Swap claude-opus-4-7 → claude-opus-4-8 and nothing else in your caching path needs to move. The mechanics behind cache_control are covered in the caching tutorial; the architecture of why the cache exists is in Part 1 of the series.

Caching behavior: unchanged from 4.7/4.6

We ran the same cache write / cache read / no-cache sequence across the recent Opus line. The discount structure is identical end to end.

Model	No-cache cost	5m cache write	Cache read	Read discount
`claude-opus-4-5`	$0.0364	$0.0452	$0.0041	88.8%
`claude-opus-4-6`	$0.0364	$0.0452	$0.0041	88.7%
`claude-opus-4-7`	$0.0522	$0.0654	$0.0059	88.7%
`claude-opus-4-8`	$0.0520	$0.0654	$0.0059	88.6%

Two invariants hold across all four versions:

Read discount ≈ 89%. A warm cache read costs ~11% of the no-cache input price. This is Anthropic’s documented 10% cached-read rate, unchanged.
Write premium ≈ 25%. The first (cold) call costs ~1.25× the no-cache price to populate the cache. Break-even is one hit.

The absolute dollar figures for 4.7 and 4.8 are higher than 4.5/4.6, but as we’ll see in a moment that’s a token-count story, not a cache-economics story — the percentages are flat.

TTL behavior: unchanged from 4.7/4.6

Opus 4.8 honors the same two TTLs as the rest of the line: a 5-minute sliding default and an opt-in 1-hour window. We isolated the TTL path with a unique prefix per call (so no stale cache entry could contaminate the result) and measured the write premium for each TTL:

Model	TTL	Cache write	Write premium vs no-cache
`claude-opus-4-7`	5m	$0.0650	~1.25×
`claude-opus-4-7`	1h	$0.1036	~2×
`claude-opus-4-8`	5m	$0.0650	~1.25×
`claude-opus-4-8`	1h	$0.1036	~2×

# 1-hour TTL — same marker syntax on 4.8 as on 4.7/4.6
"cache_control": {"type": "ephemeral", "ttl": "1h"}

The usage object reports the TTL bucket exactly as before — cache_creation.ephemeral_5m_input_tokens or ephemeral_1h_input_tokens. The 1-hour write costs ~2× no-cache (vs ~1.25× for the 5-minute write), and reads stay at ~11% regardless of TTL. Identical to 4.7. If you picked 5m for live chat and 1h for agents with human-in-the-loop pauses on 4.7, keep those choices on 4.8.

Time-to-first-token: flat across the line

We measured warm-read TTFT with a streaming call (5 samples per model after a gateway warm-up, median reported). On this ~8–11K-token prompt, TTFT sits in a ~2.2–2.8 s band with no material per-version trend — the sample ranges overlap, so the differences are jitter, not a version effect.

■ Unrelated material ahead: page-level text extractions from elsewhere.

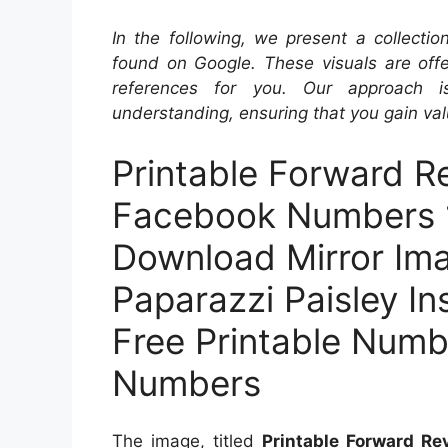
In the following, we present a collecti
found on Google. These visuals are offe
references for you. Our approach i
understanding, ensuring that you gain val
Printable Forward Re
Facebook Numbers 1
Download Mirror Im
Paparazzi Paisley I
Free Printable Numbe
Numbers
The image, titled
Printable Forward R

Model	Warm-read TTFT (median)	Range (n=5)
`claude-opus-4-5`	2.72 s	2.58 – 2.78 s
`claude-opus-4-6`	2.76 s	2.65 – 3.01 s
`claude-opus-4-7`	2.21 s	1.98 – 2.97 s
`claude-opus-4-8`	2.47 s	2.23 – 4.38 s

Two caveats worth stating plainly:

Don’t read a ranking into this. The ranges overlap heavily (4.8’s high sample was an outlier at 4.38 s); on this prompt size TTFT is dominated by network and queueing jitter, not the model version. Treat ~2.2–2.8 s as the warm band for all four.
The cache TTFT win scales with prompt length. At ~8–11K tokens the prefill saved by a cache hit is small, so cold and warm TTFT are close (both ~2–3 s on a warmed gateway). The gap widens substantially at 100K+ tokens, where prefill dominates — that’s where a warm cache turns a multi-second wait into a fast first token. The mechanics are in Part 1: How KV Cache & TTL Work.

The one real change: tokenization (since 4.7)

Here is the thing to re-check before you migrate. The same system text reports ~43% more input tokens on 4.7/4.8 than on 4.5/4.6.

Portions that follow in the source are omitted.